Das Spiel mit der Zeit

Zum fünfjährigen Bestehen präsentiert das Art Laboratory Berlin »Imaginäre Zeitmaschinen«

  • Klaus Hammer
  • Lesedauer: 4 Min.

Was ist denn eigentlich Zeit? Die nicht umkehrbare, nicht wiederholbare Abfolge des Geschehens, die als Vergangenheit, Gegenwart und Zukunft am Entstehen und Vergehen der Dinge erlebt wird, so ungefähr kann man es in jedem Lexikon lesen. Doch jeder Mensch empfindet die Zeitdehnung und Zeitraffung entsprechend den damit verbundenen Erlebnissen subjektiv anders. Eine an Erfahrungen reiche Zeitspanne wird im Moment des Erlebens als kurz, eine gleich lange Periode des Wartens als lang empfunden, in der späteren Erinnerung ist es dann genau umgekehrt. Das eigentliche Faszinosum der Zeit liegt aber in ihrer Unfasslichkeit, ihrer Unsichtbarkeit. Wie kann man Zeit überhaupt visualisieren? Mit dem Phänomen des zeitlichen Verlaufs, mit dem Synchronen, dem Simultanen wie mit dem Nacheinander setzt sich auch die Kunst auseinander, und so hat man dafür besondere Formen imaginärer Zeitmaschinen entwickelt.

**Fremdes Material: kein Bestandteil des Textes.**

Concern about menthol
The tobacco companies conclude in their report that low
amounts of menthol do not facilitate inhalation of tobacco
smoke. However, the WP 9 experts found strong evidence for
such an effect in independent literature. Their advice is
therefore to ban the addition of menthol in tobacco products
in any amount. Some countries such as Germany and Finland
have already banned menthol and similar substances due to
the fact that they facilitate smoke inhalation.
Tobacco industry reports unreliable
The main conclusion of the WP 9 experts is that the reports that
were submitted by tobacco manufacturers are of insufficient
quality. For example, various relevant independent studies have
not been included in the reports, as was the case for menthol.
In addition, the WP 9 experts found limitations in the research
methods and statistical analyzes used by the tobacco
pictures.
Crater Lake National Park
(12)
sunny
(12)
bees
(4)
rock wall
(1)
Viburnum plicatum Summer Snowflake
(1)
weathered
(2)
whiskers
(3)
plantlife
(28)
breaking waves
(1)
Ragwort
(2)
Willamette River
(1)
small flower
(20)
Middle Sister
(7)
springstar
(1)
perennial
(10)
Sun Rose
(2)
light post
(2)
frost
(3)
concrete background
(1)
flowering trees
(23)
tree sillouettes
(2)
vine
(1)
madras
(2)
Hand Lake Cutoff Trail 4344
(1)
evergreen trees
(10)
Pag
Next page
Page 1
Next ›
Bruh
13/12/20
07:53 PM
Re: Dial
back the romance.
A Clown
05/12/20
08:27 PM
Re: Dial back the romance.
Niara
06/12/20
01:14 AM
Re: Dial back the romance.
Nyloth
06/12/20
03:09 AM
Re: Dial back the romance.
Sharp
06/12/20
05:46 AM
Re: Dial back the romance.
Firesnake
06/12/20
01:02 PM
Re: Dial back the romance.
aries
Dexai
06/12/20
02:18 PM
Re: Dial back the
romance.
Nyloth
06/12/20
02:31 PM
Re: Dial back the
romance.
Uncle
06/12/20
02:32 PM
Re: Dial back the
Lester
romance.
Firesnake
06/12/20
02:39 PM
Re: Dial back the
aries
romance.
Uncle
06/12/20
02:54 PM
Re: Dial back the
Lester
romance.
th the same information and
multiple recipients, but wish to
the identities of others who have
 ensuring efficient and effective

Vor fünf Jahren wurde Art Laboratory Berlin als nichtkommerzieller Projektraum von einem internationalen Team von Kunsthistorikern und Künstlern gegründet und hat seitdem eine große Zahl an interdisziplinären Ausstellungsprojekten, Symposien, Performances und anderen Veranstaltungen im internationalen Kontext durchgeführt. Die jetzige Jubiläumsausstellung »Fantastic Time Machines« zeigt extra zu diesem Anlass konstruierte Installationen der in Israel geborenen und heute in New York lebenden Künstlerin Shlomit Lehavi und der beiden britischen Künstler Sam Belinfante & Simon Lewandowski.

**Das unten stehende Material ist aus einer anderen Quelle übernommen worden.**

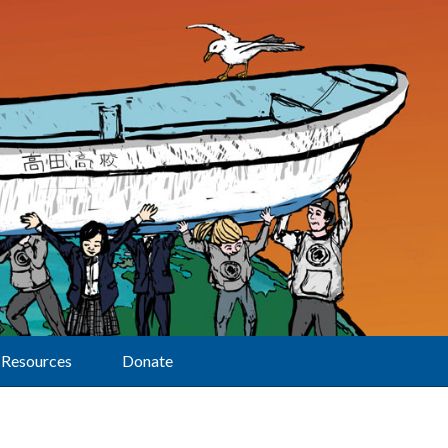
Resources
Donate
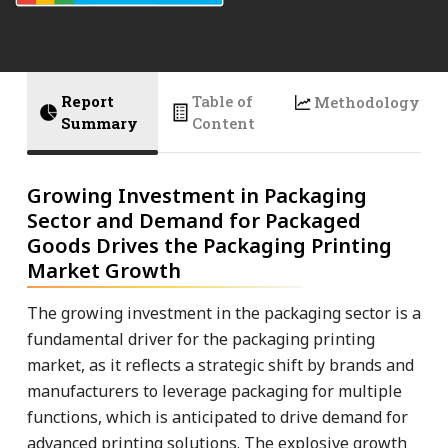
Report
Table of
Methodology
Summary
Content
Growing Investment in Packaging
Sector and Demand for Packaged
Goods Drives the Packaging Printing
Market Growth
The growing investment in the packaging sector is a
fundamental driver for the packaging printing
market, as it reflects a strategic shift by brands and
manufacturers to leverage packaging for multiple
functions, which is anticipated to drive demand for
advanced printing solutions. The explosive growth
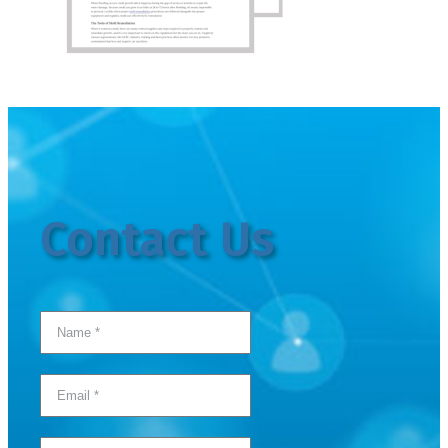
Contact Us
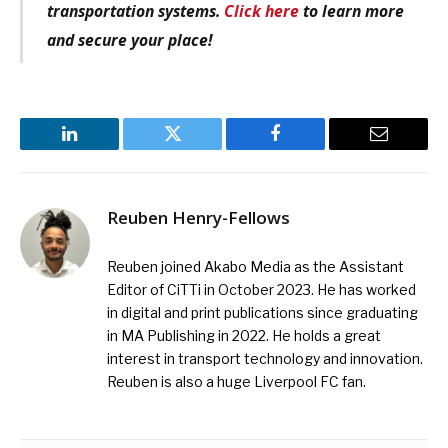
transportation systems.
Click here
to learn more
and secure your place!
LinkedIn
Twitter
Facebook
Email
Reuben Henry-Fellows
Reuben joined Akabo Media as the Assistant
Editor of CiTTi in October 2023. He has worked
in digital and print publications since graduating
in MA Publishing in 2022. He holds a great
interest in transport technology and innovation.
Reuben is also a huge Liverpool FC fan.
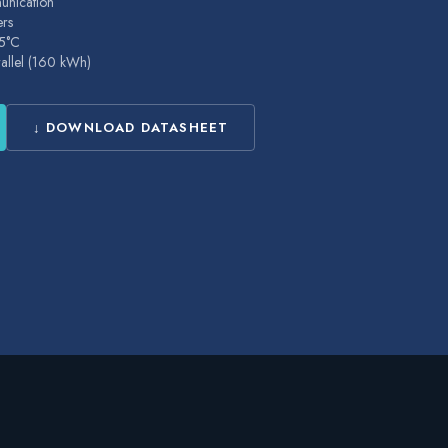
nication
ers
25°C
rallel (160 kWh)
↓ DOWNLOAD DATASHEET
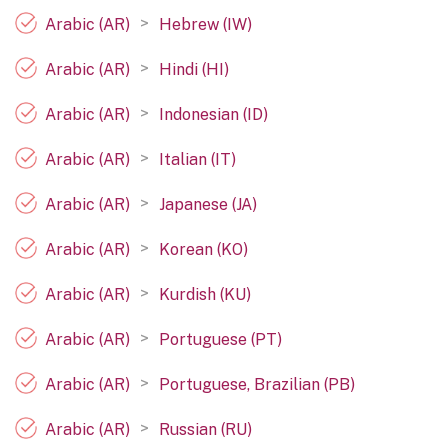
>
Arabic (AR)
Hebrew (IW)
>
Arabic (AR)
Hindi (HI)
>
Arabic (AR)
Indonesian (ID)
>
Arabic (AR)
Italian (IT)
>
Arabic (AR)
Japanese (JA)
>
Arabic (AR)
Korean (KO)
>
Arabic (AR)
Kurdish (KU)
>
Arabic (AR)
Portuguese (PT)
>
Arabic (AR)
Portuguese, Brazilian (PB)
>
Arabic (AR)
Russian (RU)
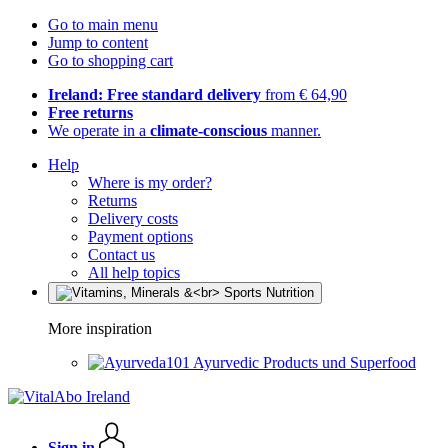
Go to main menu
Jump to content
Go to shopping cart
Ireland: Free standard delivery
from € 64,90
Free returns
We operate in a
climate-conscious
manner.
Help
Where is my order?
Returns
Delivery costs
Payment options
Contact us
All help topics
More inspiration
Ayurvedic Products und Superfood
Sign in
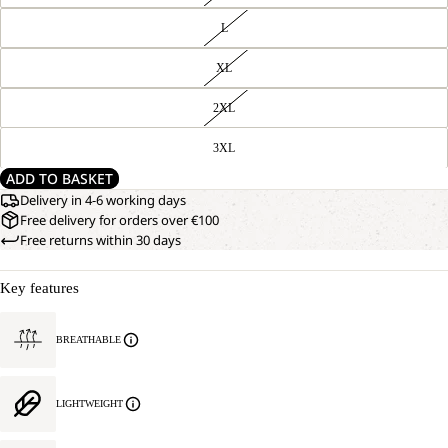
L
XL
2XL
3XL
ADD TO BASKET
Delivery in 4-6 working days
Free delivery for orders over €100
Free returns within 30 days
Key features
BREATHABLE
LIGHTWEIGHT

Zunächst ist man etwas enttäuscht über das raumfüllende Sammelsurium unterschiedlicher, miteinander verkabelter Geräte und Maschinen, dem Belinfante/Lewandowski den anspruchsvollen Titel »The Reversing Machine (A Theatre of Kairos and Chronos)« gegeben haben. Doch dann, in Gang gesetzt, wird das Ganze höchst spannend: Ein im Zentrum der Installation stehender Mechanismus in der Form eines Wendegetriebes, die Künstler nennen es »Time-Setter« oder »Chronocrator«, sucht die zeitliche Wahrnehmung durch das Vor- und Zurückspielen, das Ein- und Ausschalten verschiedener Apparaturen (Plattenspieler, Projektor, Megaphon, Lichtinstallation, eine sich bewegende Lampe u.a.) zu versinnlichen - alles kehrt sich dann wieder um und fängt von vorne an. Das dreht und bewegt sich, leuchtet auf und erlischt, Buchstaben, Zahlen, Wörter, Begriffe wechseln einander ab, Stimmen sind zu hören, Musik erklingt, bricht ab und beginnt wie in einer Endlosschleife wieder von Neuem. Dieses An und Aus, Vorwärts und Rückwärts, Hinauf und Herunter, Laut und Leise, Hell und Dunkel, Verschwinden und Wiederauftauchen, Reden und Gegenreden wird nicht digital, sondern von einem Mechanismus gesteuert, der dem Betrachter einsehbar ist und »sowohl das Was als auch das Wie der Aktion offenlegt«, kommentieren die beiden Künstler. Die analogen wie gegenläufigen Prozesse in der Wahrnehmung von Zeit stellen moderne Konzepte eines linearen Fortschritts in Frage.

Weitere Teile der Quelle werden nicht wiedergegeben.